In Exchange System Manager, find the Help Desk folder under Folders/Public
Folders, go to Properties and check the E-mail Addresses tab for the SMTP
address.
Place the DLL in a directory on the Exchange 2000 Server. We recommend the “\Program Files/Exchsrvr/Bin” directory on your system drive, but this is not a requirement. It needs to go in a directory with sufficient security so it will not be inadvertently deleted and so that other users or administrators can recognize it as a DLL that system is using. Once the DLL is copied to the server, it needs to be registered using Regsvr32. This utility comes with Windows 2000 Server and should already be in the System32 directory.
To use Regsvr32, go to Start, Run, then type this in the box (substituting in the full path to the DLL for “YourPath”):
regsvr32
“YourPath\OHD242ES.DLL”
Regsvr32
returns a success message if the DLL is registered successfully.





With the
new COM+ application created, you can now add components to it.






We use RegEvent.vbs to register Event Sinks in the Help Desk folder. For the nitty-gritty details on using RegEvent.vbs see this link. You need to have RegEvent.vbs, which is included in the Outlook Help Desk package (it is also in the Exchange Server SP1, the Exchange SDK and other places).
To use
RegEvent.vbs, you use Cscript on the command line. The syntax to add an Event
Registration to the Help Desk folder is as follows (all on one line):
Cscript “path\RegEvent.vbs” Add OnSave OHD242.AsyncEvents “file://./backofficestorage/domain/public folders/help desk/regevent.eml”

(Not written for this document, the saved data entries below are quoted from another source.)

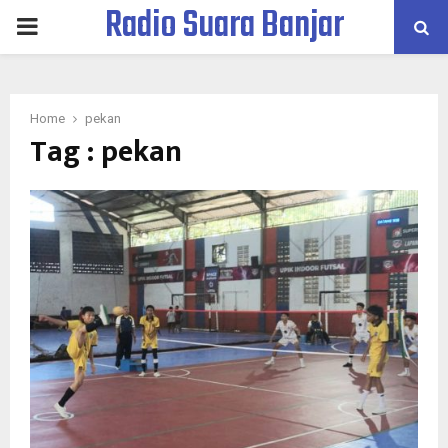
Radio Suara Banjar
PRIMARY
MENU
Home
pekan
Tag : pekan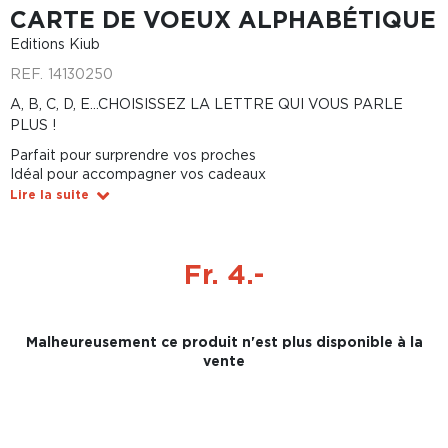
CARTE DE VOEUX ALPHABÉTIQUE
Editions Kiub
REF.
14130250
A, B, C, D, E...CHOISISSEZ LA LETTRE QUI VOUS PARLE
PLUS !
Parfait pour surprendre vos proches
Idéal pour accompagner vos cadeaux
Lire la suite
Fr. 4.-
Malheureusement ce produit n'est plus disponible à la
vente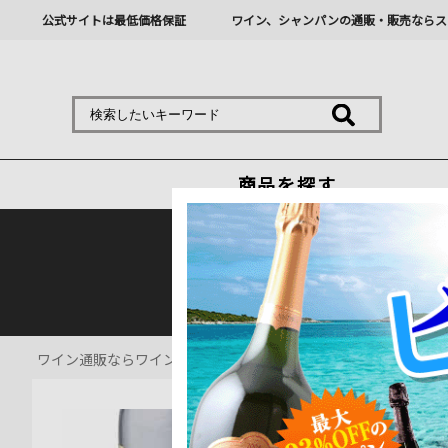
公式サイトは最低価格保証
ワイン、シャンパンの通販・販売ならス
商品を探す
熊本地震の影響により九
ワイン通販ならワインショップソムリエ
>
赤ワイン通販
>
シャト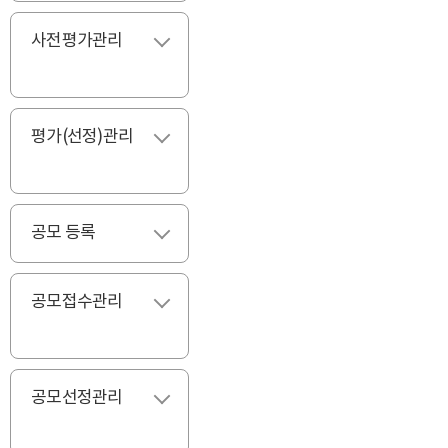
사전평가관리
펼치기
평가(선정)관리
펼치기
공모 등록
펼치기
공모접수관리
펼치기
공모선정관리
펼치기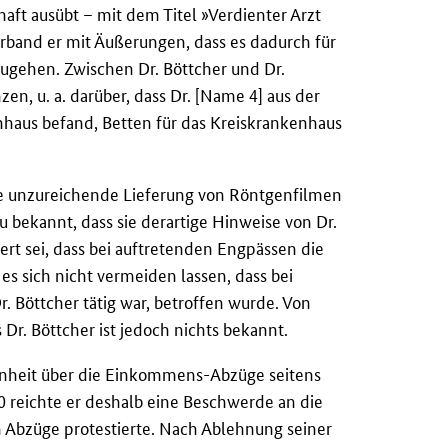
haft ausübt – mit dem Titel »Verdienter Arzt
rband er mit Äußerungen, dass es dadurch für
ugehen. Zwischen Dr. Böttcher und Dr.
n, u. a. darüber, dass Dr. [Name 4] aus der
kenhaus befand, Betten für das Kreiskrankenhaus
 die unzureichende Lieferung von Röntgenfilmen
zu bekannt, dass sie derartige Hinweise von Dr.
ert sei, dass bei auftretenden Engpässen die
 es sich nicht vermeiden lassen, dass bei
r. Böttcher tätig war, betroffen wurde. Von
 Dr. Böttcher ist jedoch nichts bekannt.
enheit über die Einkommens-Abzüge seitens
 reichte er deshalb eine Beschwerde an die
n Abzüge protestierte. Nach Ablehnung seiner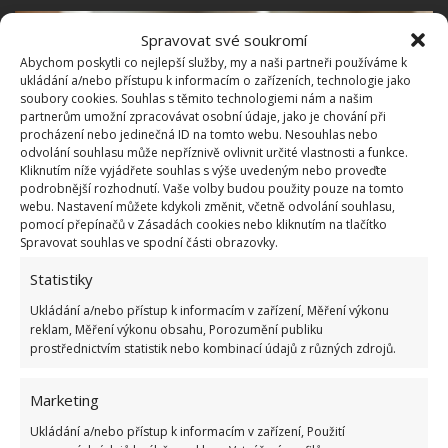
Spravovat své soukromí
Abychom poskytli co nejlepší služby, my a naši partneři používáme k
ukládání a/nebo přístupu k informacím o zařízeních, technologie jako
soubory cookies. Souhlas s těmito technologiemi nám a našim
partnerům umožní zpracovávat osobní údaje, jako je chování při
procházení nebo jedinečná ID na tomto webu. Nesouhlas nebo
odvolání souhlasu může nepříznivě ovlivnit určité vlastnosti a funkce.
Kliknutím níže vyjádřete souhlas s výše uvedeným nebo proveďte
podrobnější rozhodnutí. Vaše volby budou použity pouze na tomto
webu. Nastavení můžete kdykoli změnit, včetně odvolání souhlasu,
pomocí přepínačů v Zásadách cookies nebo kliknutím na tlačítko
Spravovat souhlas ve spodní části obrazovky.
Statistiky
Fotografie: Freepik
Ukládání a/nebo přístup k informacím v zařízení, Měření výkonu
reklam, Měření výkonu obsahu, Porozumění publiku
K praní prádla, které má zatuchlý zápach, stačí
prostřednictvím statistik nebo kombinací údajů z různých zdrojů.
přidat místo pracího prostředku pár kapek běžného
vlasového šamponu.
Jakmile pračka dopere,
Marketing
uvidíte
, že žádný zápach už z prádla vycházet
Ukládání a/nebo přístup k informacím v zařízení, Použití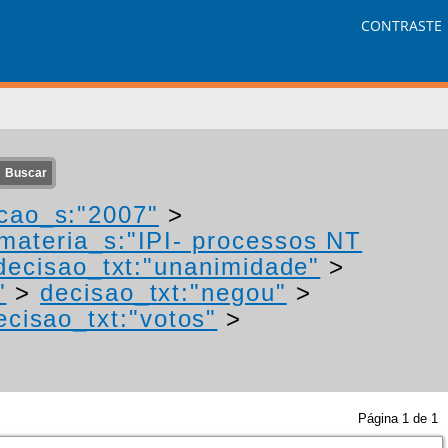
CONTRASTE
cao_s:"2007"
>
materia_s:"IPI- processos NT
decisao_txt:"unanimidade"
>
"
>
decisao_txt:"negou"
>
ecisao_txt:"votos"
>
Página
1
de
1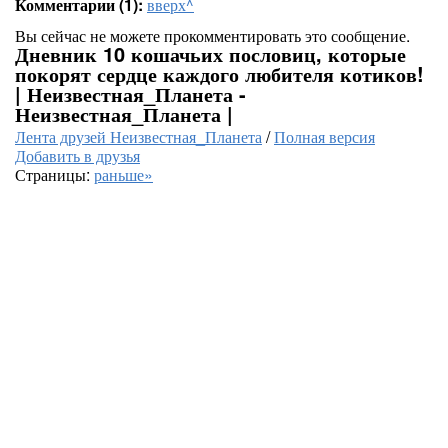
Комментарии (1):
вверх^
Вы сейчас не можете прокомментировать это сообщение.
Дневник 10 кошачьих пословиц, которые
покорят сердце каждого любителя котиков!
| Неизвестная_Планета -
Неизвестная_Планета |
Лента друзей Неизвестная_Планета
/
Полная версия
Добавить в друзья
Страницы:
раньше»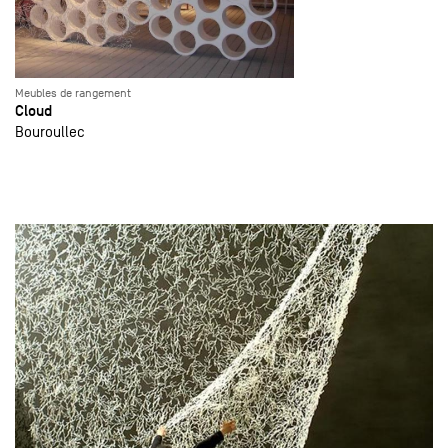
Meubles de rangement
Cloud
Bouroullec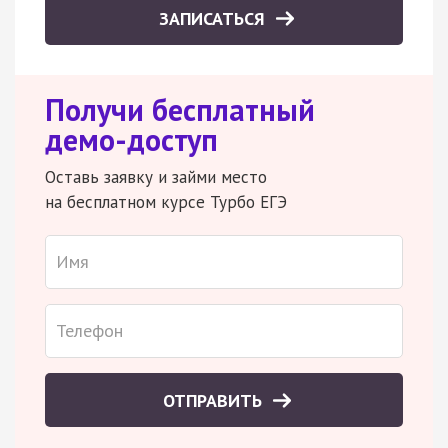
ЗАПИСАТЬСЯ
Получи бесплатный
демо-доступ
Оставь заявку и займи место
на бесплатном курсе Турбо ЕГЭ
ОТПРАВИТЬ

Explanation of parts in bold:
“path\RegEvent.vbs” = the full path to the RegEvent.vbs
domain = domain needs to be your email domain. This is often also your Active Directory domain, but not always.

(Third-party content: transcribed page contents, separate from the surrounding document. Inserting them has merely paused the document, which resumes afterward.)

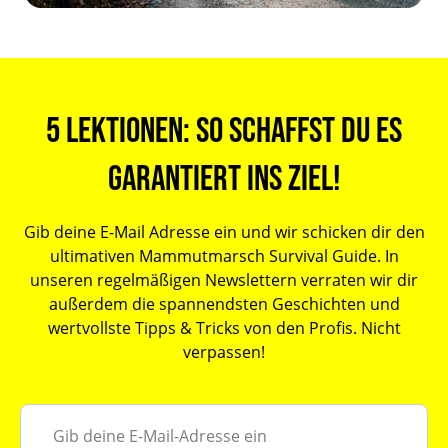
5 Lektionen: So schaffst du es
garantiert ins Ziel!
Gib deine E-Mail Adresse ein und wir schicken dir den
ultimativen Mammutmarsch Survival Guide. In
unseren regelmäßigen Newslettern verraten wir dir
außerdem die spannendsten Geschichten und
wertvollste Tipps & Tricks von den Profis. Nicht
verpassen!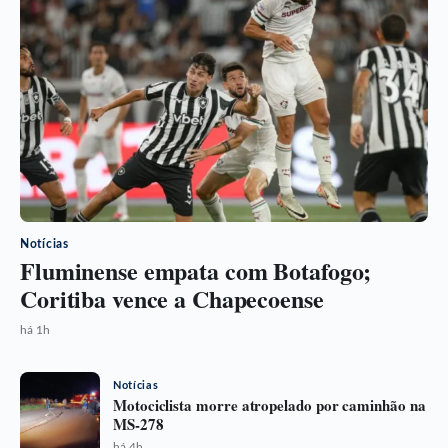
Notícias
Fluminense empata com Botafogo;
Coritiba vence a Chapecoense
há 1h
Notícias
Motociclista morre atropelado por caminhão na
MS-278
há 4h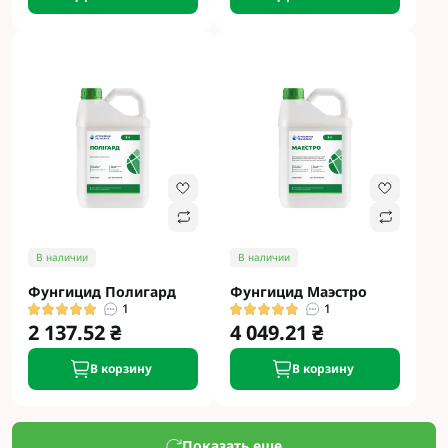
В наличии
В наличии
Фунгицид Полигард
Фунгицид Маэстро
1
1
2 137.52 ₴
4 049.21 ₴
В корзину
В корзину
Показать еще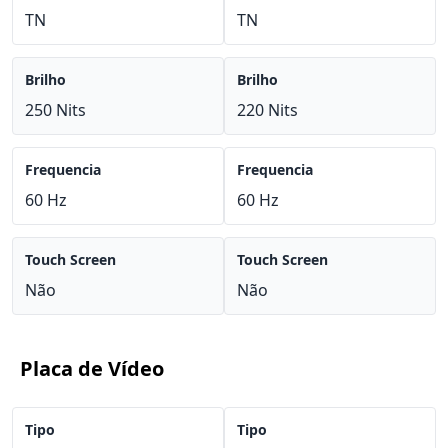
TN
TN
Brilho
Brilho
250 Nits
220 Nits
Frequencia
Frequencia
60 Hz
60 Hz
Touch Screen
Touch Screen
Não
Não
Placa de Vídeo
Tipo
Tipo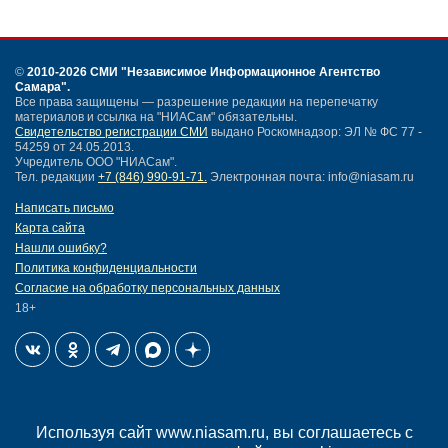
©
2010-2026 СМИ
"Независимое Информационное Агентство
Самара"
.
Все права защищены — разрешение редакции на перепечатку
материалов и ссылка на "НИАСам" обязательны.
Свидетельство регистрации СМИ
выдано Роскомнадзор: ЭЛ № ФС 77 -
54259 от 24.05.2013.
Учредитель ООО "НИАСам".
Тел. редакции
+7 (846) 990-91-71.
Электронная почта: info@niasam.ru
Написать письмо
Карта сайта
Нашли ошибку?
Политика конфиденциальности
Согласие на обработку персональных данных
18+
НИА Самара - новости Самары сегодня, последние новости Самары
Используя сайт www.niasam.ru, вы соглашаетесь с
Тольятти и Самарской области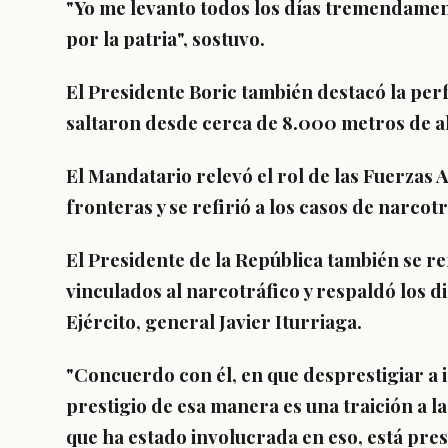
"
Yo me levanto todos los días tremendamen
por la patria
", sostuvo.
El Presidente Boric también destacó la per
saltaron desde cerca de 8.000 metros de al
El Mandatario relevó el rol de las Fuerzas
fronteras y se refirió a los casos de narcotr
El Presidente de la República también se ref
vinculados al narcotráfico y respaldó los d
Ejército, general
Javier Iturriaga.
"Concuerdo con él, en que
desprestigiar a 
prestigio de esa manera es una traición a la
que ha estado involucrada en eso, está pres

help desk = you must put in the correct path to the “Help Desk” folder. The above example assumes Help Desk is right under the All Public Folders. If not, you must put in each folder level, such as “file://./backofficestorage/domain/public folders/IT Support/help desk/regevent.eml”.
Here is
an example with RegEvent in the root of C drive, a domain of singleflower.com,
and the Help Desk right under All Public Folders (all on one line):
Cscript “C:\RegEvent.vbs” Add OnSave OHD242.AsyncEvents “file://./backofficestorage/singleflower.com/public folders/help desk/regevent.eml”
To see what Event Registrations are on the Folder, use “Enum” instead of “Add” as follows (all on one line):
Cscript “C:\RegEvent.vbs” Enum “file://./backofficestorage/singleflower.com/public folders/help desk”
To delete all Event Registrations on the folder, use this (all on one line):
Cscript “C:\RegEvent.vbs” Delete “file://./backofficestorage/singleflower.com/public folders/help desk”
Troubleshooting Event Registration
“Error Opening Connection”
This means the URL (the part that starts with file://) is wrong. This is usually the domain portion. Try another domain. It should be the email domain of your Exchange server, not the Active Directory domain. See also Q286336 if you have subdomains.
“Error Commiting Transaction : -2147024891 Access is denied.”
This is most likely caused by the account you are using does not have Owner rights to the folder. The account that you are logged into when running regevent.vbs needs to have an associated mailbox that has Owner rights on the folder.